Dataset excerpts:

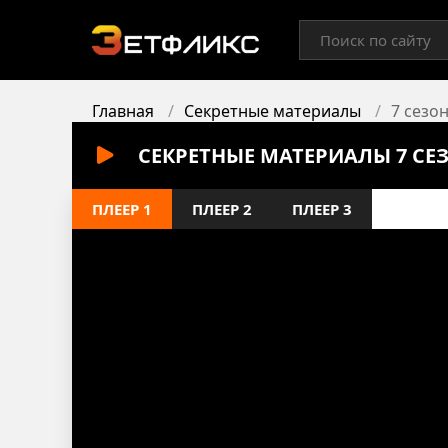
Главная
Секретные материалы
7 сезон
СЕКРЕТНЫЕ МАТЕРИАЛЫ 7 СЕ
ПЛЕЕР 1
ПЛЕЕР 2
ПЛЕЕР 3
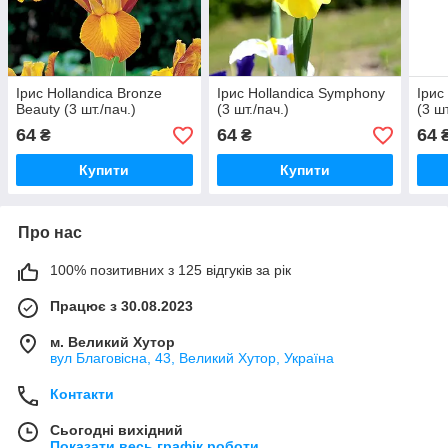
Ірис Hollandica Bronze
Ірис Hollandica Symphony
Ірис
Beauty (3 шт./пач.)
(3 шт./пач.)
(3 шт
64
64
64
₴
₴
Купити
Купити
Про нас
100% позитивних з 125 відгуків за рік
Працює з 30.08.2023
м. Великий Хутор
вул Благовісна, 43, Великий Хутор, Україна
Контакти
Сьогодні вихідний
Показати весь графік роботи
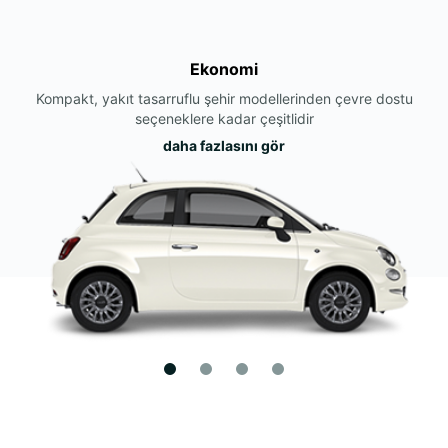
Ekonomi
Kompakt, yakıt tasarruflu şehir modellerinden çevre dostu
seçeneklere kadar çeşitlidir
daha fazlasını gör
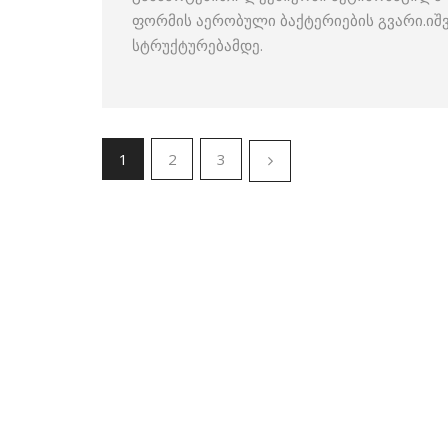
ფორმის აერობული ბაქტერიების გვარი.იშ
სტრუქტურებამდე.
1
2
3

Problem:
Repeat word for word the lines starting at the one with "daha fazlasını gör" and ending at the final line of the records above, both included; no pictures.

Finished exercise:
daha fazlasını gör
ფორმის აერობული ბაქტერიების გვარი.იშ
სტრუქტურებამდე.
1
2
3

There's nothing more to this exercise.